Quake destroys liquor reserves

By Diao Ying (China Daily)
Updated: 2008-05-29 12:50

Xiao Lou felt drunk when the earthquake jolted Sichuan province on May 12, not only because the world was wobbling but also because the air reeked of liquor.

Then the keeper of Jiannanchun's biggest liquor deposit saw the liquid flowing from its storage space, washing over his feet like an incoming tide. At some point, he was knee-deep in tipple.

The deposit was the biggest of Jiannanchun, the third-largest brand of baijiu (white liquor) - China's staple spirit - after Moutai and Wuliangye.

The company's chairman Qiao Tianming estimated the losses at 800 million yuan, a quarter of last year's profit.

 

A Jiannanchun plant destroyed in the earthquake. File photo

Destroyed supplies were of "basic liquor", which the firm had stored in Mianzhu, one of the counties most devastated by the quake, and would later refine into bottled liquor.

Qiao estimated about 40 percent, or 4,000 tons, of the firm's basic liquor supply, was lost in the disaster.
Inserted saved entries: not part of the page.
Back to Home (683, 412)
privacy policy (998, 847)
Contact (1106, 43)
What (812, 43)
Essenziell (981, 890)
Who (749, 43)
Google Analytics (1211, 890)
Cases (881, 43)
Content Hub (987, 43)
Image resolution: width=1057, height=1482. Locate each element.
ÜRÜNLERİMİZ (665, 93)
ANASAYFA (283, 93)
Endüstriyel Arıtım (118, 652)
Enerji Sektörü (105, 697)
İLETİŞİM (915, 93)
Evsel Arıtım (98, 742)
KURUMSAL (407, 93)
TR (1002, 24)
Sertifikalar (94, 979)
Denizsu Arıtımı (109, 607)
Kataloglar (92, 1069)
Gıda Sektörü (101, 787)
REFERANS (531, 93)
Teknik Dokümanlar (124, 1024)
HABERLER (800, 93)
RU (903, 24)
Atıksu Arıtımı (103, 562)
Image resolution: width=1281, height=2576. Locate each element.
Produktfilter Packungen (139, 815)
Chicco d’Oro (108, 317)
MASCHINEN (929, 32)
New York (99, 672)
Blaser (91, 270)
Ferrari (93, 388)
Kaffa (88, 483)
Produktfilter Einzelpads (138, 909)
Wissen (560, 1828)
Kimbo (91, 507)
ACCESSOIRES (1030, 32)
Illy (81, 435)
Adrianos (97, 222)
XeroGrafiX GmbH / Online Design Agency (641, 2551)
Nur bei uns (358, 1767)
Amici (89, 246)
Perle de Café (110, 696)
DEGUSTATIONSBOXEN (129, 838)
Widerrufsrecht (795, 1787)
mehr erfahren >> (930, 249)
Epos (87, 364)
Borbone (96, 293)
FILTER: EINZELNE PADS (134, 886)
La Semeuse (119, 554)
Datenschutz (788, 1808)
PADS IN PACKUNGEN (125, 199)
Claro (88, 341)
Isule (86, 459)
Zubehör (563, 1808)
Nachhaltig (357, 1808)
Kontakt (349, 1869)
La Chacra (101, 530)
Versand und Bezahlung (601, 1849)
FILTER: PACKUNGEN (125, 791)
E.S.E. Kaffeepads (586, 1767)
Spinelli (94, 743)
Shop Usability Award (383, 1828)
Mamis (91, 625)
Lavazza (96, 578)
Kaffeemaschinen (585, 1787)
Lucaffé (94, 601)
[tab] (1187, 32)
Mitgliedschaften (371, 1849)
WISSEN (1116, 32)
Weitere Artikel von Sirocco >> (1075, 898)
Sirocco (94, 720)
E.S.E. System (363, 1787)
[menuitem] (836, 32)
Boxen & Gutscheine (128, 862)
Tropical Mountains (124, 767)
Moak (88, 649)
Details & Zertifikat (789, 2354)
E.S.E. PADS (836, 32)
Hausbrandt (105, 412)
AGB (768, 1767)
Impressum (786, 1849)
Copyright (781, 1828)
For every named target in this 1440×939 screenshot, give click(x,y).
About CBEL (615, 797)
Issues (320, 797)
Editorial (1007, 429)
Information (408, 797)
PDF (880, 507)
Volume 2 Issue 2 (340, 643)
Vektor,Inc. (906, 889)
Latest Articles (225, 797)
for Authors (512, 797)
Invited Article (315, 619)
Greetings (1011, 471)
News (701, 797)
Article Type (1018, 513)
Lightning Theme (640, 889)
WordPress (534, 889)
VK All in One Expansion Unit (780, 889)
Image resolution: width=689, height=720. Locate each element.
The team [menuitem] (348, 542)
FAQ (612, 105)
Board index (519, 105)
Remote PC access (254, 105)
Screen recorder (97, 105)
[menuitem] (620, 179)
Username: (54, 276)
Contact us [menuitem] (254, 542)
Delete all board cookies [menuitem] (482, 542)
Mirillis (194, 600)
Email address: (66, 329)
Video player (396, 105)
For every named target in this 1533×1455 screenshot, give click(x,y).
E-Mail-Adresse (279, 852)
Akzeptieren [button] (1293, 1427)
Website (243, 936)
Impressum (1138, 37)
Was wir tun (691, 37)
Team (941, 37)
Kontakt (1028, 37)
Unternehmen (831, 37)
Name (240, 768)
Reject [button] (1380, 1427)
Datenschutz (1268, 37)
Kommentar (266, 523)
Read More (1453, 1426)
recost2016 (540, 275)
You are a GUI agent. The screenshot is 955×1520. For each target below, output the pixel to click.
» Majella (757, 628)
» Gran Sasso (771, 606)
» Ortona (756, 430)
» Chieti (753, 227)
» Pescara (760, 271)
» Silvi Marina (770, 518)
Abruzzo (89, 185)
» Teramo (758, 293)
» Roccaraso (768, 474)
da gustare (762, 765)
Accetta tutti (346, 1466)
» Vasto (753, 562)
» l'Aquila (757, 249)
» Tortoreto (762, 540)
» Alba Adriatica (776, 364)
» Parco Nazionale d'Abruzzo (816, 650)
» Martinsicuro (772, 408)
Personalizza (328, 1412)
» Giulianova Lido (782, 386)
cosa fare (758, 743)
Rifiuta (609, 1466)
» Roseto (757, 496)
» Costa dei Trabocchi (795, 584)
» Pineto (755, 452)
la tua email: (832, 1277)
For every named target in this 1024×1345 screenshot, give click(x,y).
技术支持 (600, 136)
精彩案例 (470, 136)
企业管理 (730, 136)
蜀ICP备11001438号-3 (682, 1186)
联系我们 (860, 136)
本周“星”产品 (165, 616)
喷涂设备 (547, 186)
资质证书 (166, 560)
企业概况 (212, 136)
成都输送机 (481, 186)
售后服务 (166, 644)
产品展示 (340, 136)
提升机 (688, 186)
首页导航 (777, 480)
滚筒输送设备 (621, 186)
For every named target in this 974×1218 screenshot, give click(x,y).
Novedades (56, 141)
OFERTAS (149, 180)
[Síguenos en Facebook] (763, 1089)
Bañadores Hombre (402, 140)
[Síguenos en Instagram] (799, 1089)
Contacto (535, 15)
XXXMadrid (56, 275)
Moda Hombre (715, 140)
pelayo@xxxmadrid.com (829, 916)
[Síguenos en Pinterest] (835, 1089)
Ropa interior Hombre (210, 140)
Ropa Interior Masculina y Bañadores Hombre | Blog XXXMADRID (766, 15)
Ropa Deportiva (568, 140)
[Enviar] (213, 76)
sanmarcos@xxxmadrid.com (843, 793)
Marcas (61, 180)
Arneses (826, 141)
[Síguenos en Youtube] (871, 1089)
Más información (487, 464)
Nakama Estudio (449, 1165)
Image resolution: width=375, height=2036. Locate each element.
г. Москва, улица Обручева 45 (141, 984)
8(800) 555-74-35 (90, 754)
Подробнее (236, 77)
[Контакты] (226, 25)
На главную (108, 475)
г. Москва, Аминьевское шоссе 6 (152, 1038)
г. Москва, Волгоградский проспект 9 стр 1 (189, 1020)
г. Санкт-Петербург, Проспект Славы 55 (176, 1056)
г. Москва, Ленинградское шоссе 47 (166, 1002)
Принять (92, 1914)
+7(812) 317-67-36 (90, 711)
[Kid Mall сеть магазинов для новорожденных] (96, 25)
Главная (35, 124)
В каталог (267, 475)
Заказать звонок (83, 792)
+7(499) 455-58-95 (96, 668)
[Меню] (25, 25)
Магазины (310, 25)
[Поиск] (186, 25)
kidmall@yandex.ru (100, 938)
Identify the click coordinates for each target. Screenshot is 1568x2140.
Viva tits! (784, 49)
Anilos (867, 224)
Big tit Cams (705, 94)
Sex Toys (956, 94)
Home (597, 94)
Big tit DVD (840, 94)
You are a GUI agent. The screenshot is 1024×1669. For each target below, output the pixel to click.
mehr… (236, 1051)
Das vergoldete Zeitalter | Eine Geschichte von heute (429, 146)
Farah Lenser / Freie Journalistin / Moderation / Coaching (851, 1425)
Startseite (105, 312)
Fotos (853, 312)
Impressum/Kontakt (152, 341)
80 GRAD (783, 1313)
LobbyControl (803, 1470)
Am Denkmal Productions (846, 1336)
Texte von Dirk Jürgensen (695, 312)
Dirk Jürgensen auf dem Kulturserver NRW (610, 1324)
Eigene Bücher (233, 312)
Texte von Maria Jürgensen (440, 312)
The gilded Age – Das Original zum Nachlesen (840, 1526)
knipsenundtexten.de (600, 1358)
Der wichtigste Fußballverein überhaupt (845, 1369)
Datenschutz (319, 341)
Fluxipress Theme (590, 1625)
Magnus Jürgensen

The longer baijiu ferments, the greater its value. Basic liquor must be stored at least two years before it's sellable, meaning the company would face a shortage in 2010, industry analysts said.

Basic liquor must be stored in ceramic containers to ensure quality, but these were exceptionally susceptible to the quake's destructive force. Thousands of such containers in Jiannanchun, each holding more than 1 ton of baijiu, were destroyed.

Qiao said that despite the loss of reserves and many injuries among the company's staff, he was thankful no employee died in the disaster. In the aftermath, workers scrambled to save what baijiu they could in whatever containers they could find.

Few other liquor makers were notably impacted by the quake. Wuliangye and Luzhou Laojiao said the impact on their operations was trivial.

Qiao expects production to resume a month from now, after the distillery is reconstructed.

"We will try to keep prices at pre-quake levels, but we can't assure that," the company's vice-general manager Yang Dongyun said.

Sichuan is a major production base for baijiu, and the province produced 860,000 kl, about a fifth of the national output, in 2007.

Liquor industry expert Shu Guohua said losses in Mianzhu and neighboring areas would impact domestic baijiu supplies, because many smaller liquor brands buy it from Sichuan and sell it under their own label.

"A supply reduction would mean many smaller brands would be unable to maintain quality," Shu said, adding that shortages could cause price rises in the near future.